* **Work to complete**
Reproduce exactly the entries from the "muy caliente" line to the end. Skip all pictures.

[Stored items from a collection]
_ _ _

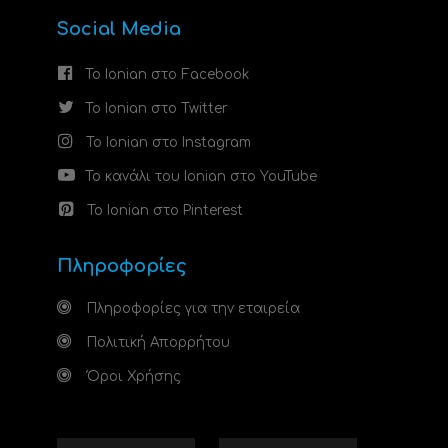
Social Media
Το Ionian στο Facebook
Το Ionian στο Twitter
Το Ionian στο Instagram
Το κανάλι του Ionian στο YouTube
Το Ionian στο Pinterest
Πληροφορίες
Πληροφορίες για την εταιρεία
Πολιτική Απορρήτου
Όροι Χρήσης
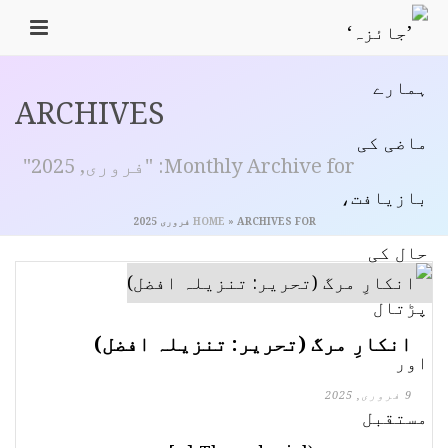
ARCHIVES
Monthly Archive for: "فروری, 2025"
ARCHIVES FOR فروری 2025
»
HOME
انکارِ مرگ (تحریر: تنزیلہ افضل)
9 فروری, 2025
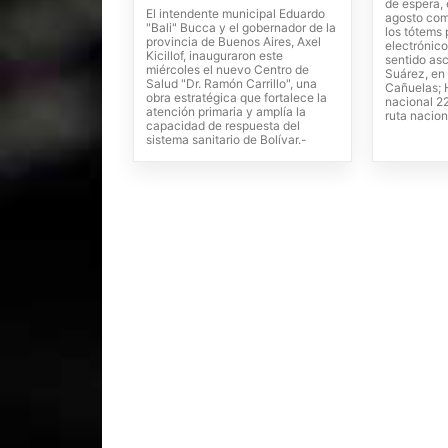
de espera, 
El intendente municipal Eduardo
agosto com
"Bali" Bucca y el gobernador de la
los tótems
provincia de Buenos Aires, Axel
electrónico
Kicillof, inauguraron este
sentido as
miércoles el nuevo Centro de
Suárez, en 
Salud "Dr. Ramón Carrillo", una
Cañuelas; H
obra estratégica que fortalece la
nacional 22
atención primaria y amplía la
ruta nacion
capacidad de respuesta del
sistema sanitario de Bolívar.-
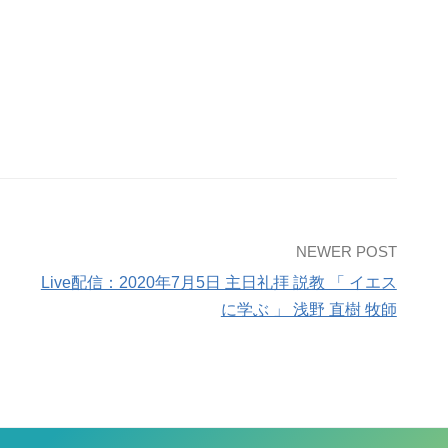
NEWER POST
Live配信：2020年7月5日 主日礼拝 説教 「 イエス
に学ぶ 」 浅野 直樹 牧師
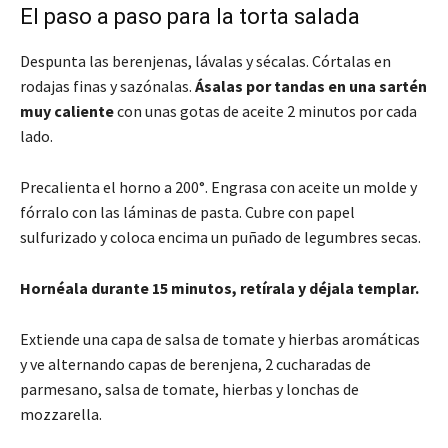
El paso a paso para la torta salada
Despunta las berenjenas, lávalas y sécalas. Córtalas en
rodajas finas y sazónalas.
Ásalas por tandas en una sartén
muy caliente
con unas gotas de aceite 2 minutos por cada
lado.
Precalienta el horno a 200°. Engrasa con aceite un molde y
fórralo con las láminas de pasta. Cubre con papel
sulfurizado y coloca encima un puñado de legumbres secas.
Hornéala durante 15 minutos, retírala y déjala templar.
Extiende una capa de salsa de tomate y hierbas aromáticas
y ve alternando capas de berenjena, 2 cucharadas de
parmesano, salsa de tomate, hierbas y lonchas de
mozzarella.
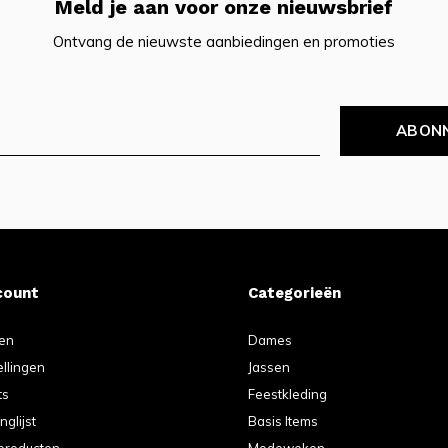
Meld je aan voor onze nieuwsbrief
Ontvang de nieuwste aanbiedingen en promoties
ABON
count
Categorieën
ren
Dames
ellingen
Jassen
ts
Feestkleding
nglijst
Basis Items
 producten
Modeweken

_ _ _

* **Task solution**
muy caliente
con unas gotas de aceite 2 minutos por cada
lado.
Precalienta el horno a 200°. Engrasa con aceite un molde y
fórralo con las láminas de pasta. Cubre con papel
sulfurizado y coloca encima un puñado de legumbres secas.
Hornéala durante 15 minutos, retírala y déjala templar.
Extiende una capa de salsa de tomate y hierbas aromáticas
y ve alternando capas de berenjena, 2 cucharadas de
parmesano, salsa de tomate, hierbas y lonchas de
mozzarella.
Meld je aan voor onze nieuwsbrief
Ontvang de nieuwste aanbiedingen en promoties
ABON
count
Categorieën
ren
Dames
ellingen
Jassen
ts
Feestkleding
nglijst
Basis Items
 producten
Modeweken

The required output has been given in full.